At my probability theory proseminar I had a speech about the percolation theory and one of the topics I presented was the uniqueness of an infinite open cluster in Bernoulli bond percolation in $\mathbb{Z}^d$. However, I had real problems with proving that N (the number of infinite open clusters) is constant a.s. I tried using Kolmogorov's 0-1 law, but it only tells us that $\mathbb{P}_p(N \geq 1) \in \{0, 1\}$.
My speech was mainly based on Grimmett's Probability on Graphs (http://www.statslab.cam.ac.uk/~grg/books/USpgs-rev3.pdf, theorem 5.22). The proof says that $\{N = c\}$ is a translation-invariant event, therefore $\mathbb{P}(N = c) \in \{0, 1\}$ for any $c$, but I don't understand why is the sample space $\Omega$ in a product form. In fact, the codomain of a stochastic process representing the percolation model is $\{0, 1\}^{\mathbb{E}^d}$ and this is in a product form, $\textbf{not}$ the $\Omega$ itself. This makes me even more confused, since I'm a complete greenhorn in ergodic theory. I will highly appreciate any kind of explanation or reference to some more elaborate work in this context.

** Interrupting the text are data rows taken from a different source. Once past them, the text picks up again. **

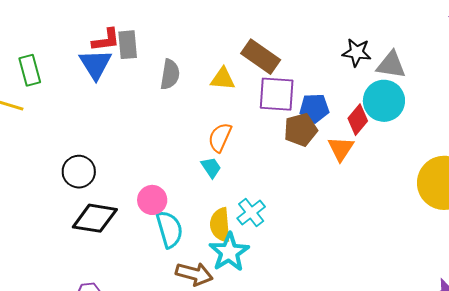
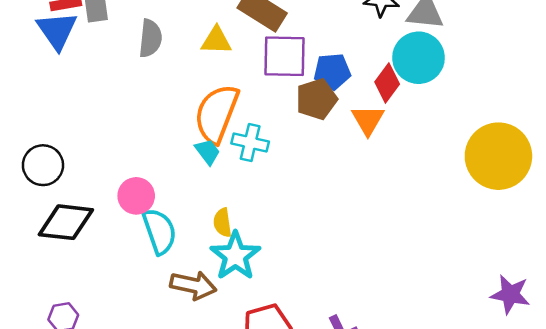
orange semicircle: (220, 137) -> (217, 114), size x1.6
cyan cross: (251, 213) -> (250, 142), moved, turned -36
yellow semicircle: (220, 225) -> (222, 223), size x0.7

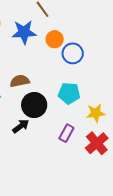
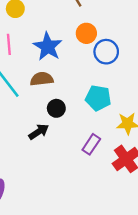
blue star: (24, 32) -> (48, 47), moved, turned 30
black circle: (34, 105) -> (56, 108), size x0.6

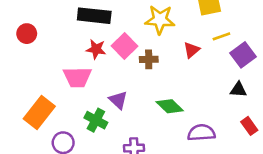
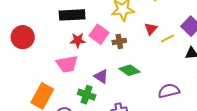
red circle: (27, 34) -> (23, 37), size x1.5
yellow line: (221, 36) -> (167, 39), moved
green diamond: (170, 106) -> (130, 70), moved

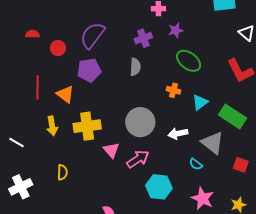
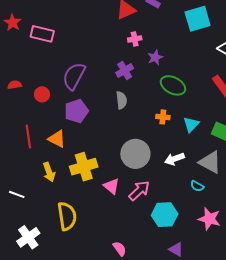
yellow semicircle: (62, 172) -> (67, 216), size x1.8

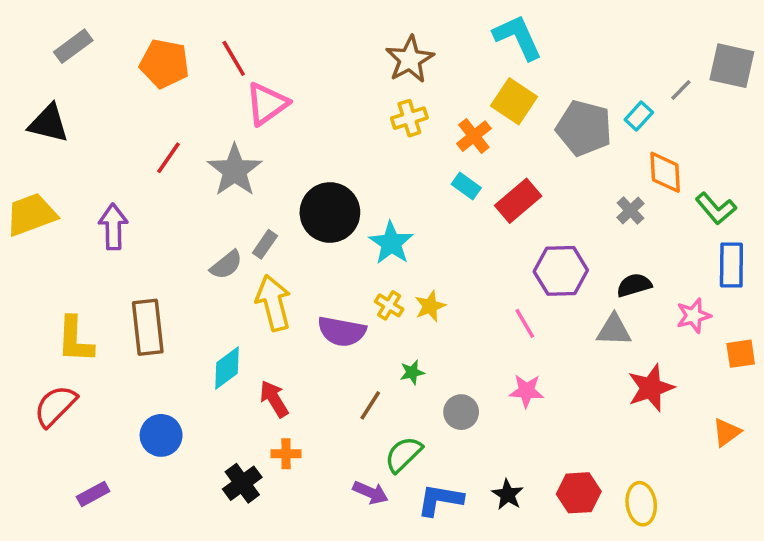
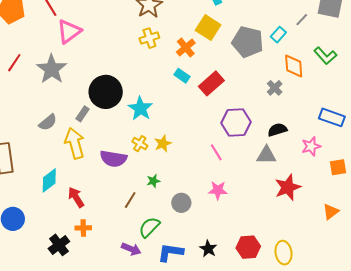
green L-shape: (716, 208) -> (325, 56), moved
gray rectangle: (265, 244) -> (83, 114), moved
blue rectangle: (731, 265) -> (332, 117), turned -70

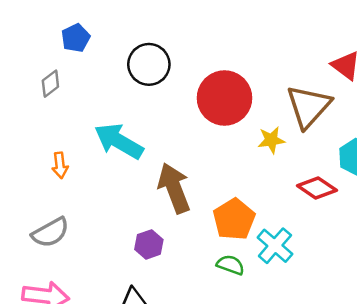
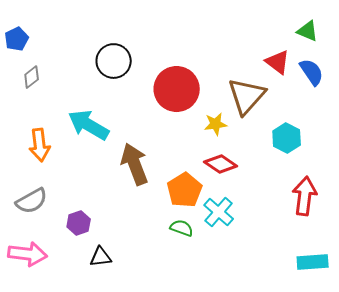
blue pentagon: (76, 38) -> (17, 39), moved
orange arrow: (60, 165) -> (40, 145), size x1.5
red diamond: (317, 188) -> (221, 164), moved
purple hexagon: (149, 244) -> (79, 223), moved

You use the fact that the product measure on $\{0,1\}^{\mathbb{E}^d}$ is ergodic with respect to the shifts.
The ergodicity of the product measure w.r.t. the shifts means (by definition) that $\mathbb{P}_p(E)\in\{0,1\}$ for any shift-invariant event $E$. To show that the product measure is ergodic, you approximate $E$ with a cylinder set $C$. Now, if you shift $C$ sufficiently far, you get another cylinder set that is independent of $C$. This will show that the approximated set $E$ (which is shift-invariant) is independent of itself.